On the ongoing U.S.-China trade negotiations, the only thing that can be said is that beyond the pledge to keep talking, there has no timeline for a definitive trade deal and a summit between President Donald Trump and Chinese President Xi Jinping been established yet.

Besides that, the resignation on Sunday of Kirstjen Nielsen, the U.S. secretary of Homeland Security might not seem to be a direct issue for financial markets, given the abnormally high turnover, investors have become used to departures by members of the U.S. administration.

However, investors could do well taking note as this one may be slightly different.

If the change signals a move towards a more aggressive immigration policy, that may have short-term and long-term economic concerns.

Short-term, because a more hostile tone towards Mexico specifically, may raise concerns in financial markets about the stability about NAFTA or the alternative signed but not ratified United States–Mexico–Canada free trade Agreement (USMCA) that has been the result of a 2017–2018 renegotiation of NAFTA by its three member states.

Uncertainty about the direction of North American free trade may continue to delay investment decisions by companies that have come to depend upon complex supply chains, and that has implications for and beyond the United States.

Longer-term, the concern is that prejudice against immigration or indeed any other sort of prejudice, will undermine economic growth trends.

A harsher anti-immigration policy may allow such prejudice to develop.

The dollar index DXY quotes at 97.1820, slightly lower than at Friday’s close.

Gold (Comex futures) is at about $1,302 per ounce, up $6.60 or 0.50 percent from Friday’s close.

Global oil prices have come into focus with the recent escalation of military tensions in Libya.

Although, Libya is not a major supplier, the news of military activity has raised concerns of sufficient scale to interest traders.

Over the longer-term, oil prices are likely to be kept.

For now, we have West Texas Intermediate (WTI) at about $63.33 per barrel, up from $46.54 on January 2 this year, and Brent crude oil at about $70.59 per barrel, up from $54.91/barrel on January 2.

That said and while supply constraints ease, we still can say that oil markets remain fairly supported.

Economically, the price of oil has not moved in a way that is likely to have significant impact at this stage.
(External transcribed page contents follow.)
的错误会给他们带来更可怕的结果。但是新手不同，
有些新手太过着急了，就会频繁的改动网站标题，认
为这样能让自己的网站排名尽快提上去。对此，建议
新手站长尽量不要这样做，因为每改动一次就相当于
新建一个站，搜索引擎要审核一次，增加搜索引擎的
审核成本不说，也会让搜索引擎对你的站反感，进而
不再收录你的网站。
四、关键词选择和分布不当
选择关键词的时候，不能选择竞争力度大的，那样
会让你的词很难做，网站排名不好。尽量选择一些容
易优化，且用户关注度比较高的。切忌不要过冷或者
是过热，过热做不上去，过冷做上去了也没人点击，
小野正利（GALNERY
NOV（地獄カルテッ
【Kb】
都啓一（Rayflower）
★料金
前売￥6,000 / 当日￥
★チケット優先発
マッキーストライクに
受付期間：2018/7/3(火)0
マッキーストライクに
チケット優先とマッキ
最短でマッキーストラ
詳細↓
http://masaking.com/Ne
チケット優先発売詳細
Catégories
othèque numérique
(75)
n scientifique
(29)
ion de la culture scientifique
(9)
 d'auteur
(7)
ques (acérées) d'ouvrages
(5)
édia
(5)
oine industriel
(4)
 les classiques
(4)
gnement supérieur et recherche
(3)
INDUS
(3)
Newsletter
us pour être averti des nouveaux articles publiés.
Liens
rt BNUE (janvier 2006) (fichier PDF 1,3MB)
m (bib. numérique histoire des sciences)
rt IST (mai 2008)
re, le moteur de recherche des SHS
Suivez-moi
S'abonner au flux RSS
Corporate pricing power globally does seem to be quite subdued at the moment and this is unlikely to result in an accelerated increase in inflation.
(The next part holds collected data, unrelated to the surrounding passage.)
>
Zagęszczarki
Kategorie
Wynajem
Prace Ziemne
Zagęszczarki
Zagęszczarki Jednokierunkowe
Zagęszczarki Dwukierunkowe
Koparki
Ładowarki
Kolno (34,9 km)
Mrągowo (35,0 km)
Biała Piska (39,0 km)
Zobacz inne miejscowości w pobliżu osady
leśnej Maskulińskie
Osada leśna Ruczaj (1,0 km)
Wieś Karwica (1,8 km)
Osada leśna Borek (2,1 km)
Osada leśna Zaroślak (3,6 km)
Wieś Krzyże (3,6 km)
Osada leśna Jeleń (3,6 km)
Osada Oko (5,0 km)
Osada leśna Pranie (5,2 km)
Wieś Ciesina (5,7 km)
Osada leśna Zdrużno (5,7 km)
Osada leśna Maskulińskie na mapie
U.S. consumers are benefitting from tighter labor markets, which means that there is “real” income growth in spite of the oil move.

In the meantime, from Germany we got today the merchandise trade data that show Germany exported goods to the value of 108.8 billion euros (USD $ 122 billion) and imported goods to the value of 90.9 billion euros (USD $102.2 billion) in February. German exports increased by 3.9 percent and imports by 5.1 percent in February year-on-year. After calendar and seasonal adjustment, exports were down 1.3 percent and imports 1.6 percent compared with January.
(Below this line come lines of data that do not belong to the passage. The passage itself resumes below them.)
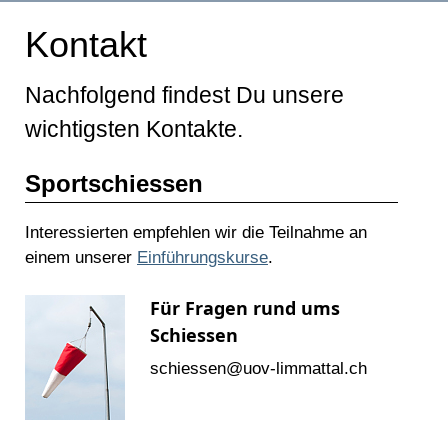
Kontakt
Nachfolgend findest Du unsere
wichtigsten Kontakte.
Sportschiessen
Interessierten empfehlen wir die Teilnahme an
einem unserer
Einführungskurse
.
Für Fragen rund ums
Schiessen
schiessen@
uov-limmattal.ch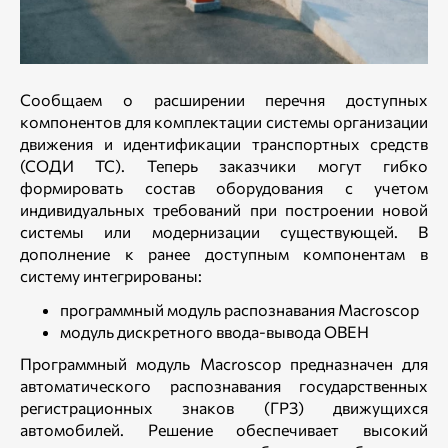
Сообщаем о расширении перечня доступных
компонентов для комплектации системы организации
движения и идентификации транспортных средств
(СОДИ ТС). Теперь заказчики могут гибко
формировать состав оборудования с учетом
индивидуальных требований при построении новой
системы или модернизации существующей. В
дополнение к ранее доступным компонентам в
систему интегрированы:
программный модуль распознавания Macroscop
модуль дискретного ввода-вывода ОВЕН
Программный модуль Macroscop предназначен для
автоматического распознавания государственных
регистрационных знаков (ГРЗ) движущихся
автомобилей. Решение обеспечивает высокий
German exports are skewed towards companies’ capital spending. So, any sign of stabilization here have global implications. The industrial production data from Germany keeps being revised higher and that may suggest that the state of global demand is not as bad as financial markets sometimes think.

It certainly helps to explain why the “minutes” of the ECB monetary policy meeting on March 6-7 that were released last week on April 4, the European Central Bank (ECB) is more “willing” to raise rates than financial markets seem to believe, which of course is important for investors.

Finally, in the interminably tedious EU-UK divorce process, the UK has asked for an extension to the exit date and promised to send UK voters to the European Parliament elections on May 23-26.

Actually, UK voters have never really bothered with the EU Parliamentary elections in the past, so there may be not much of an issue here.

The French seem more concerned that the UK might participate in other aspects of the European Union in the event of a “long” delay of the UK exit. Perhaps on voting who may be the next President of the European Commission for instance.

Financial markets will continue to ignore all this, although there may be some volatility on Wednesday, when the EU summit takes place and where Flextension, extension or no deal Brexit will be decided on, according to reports.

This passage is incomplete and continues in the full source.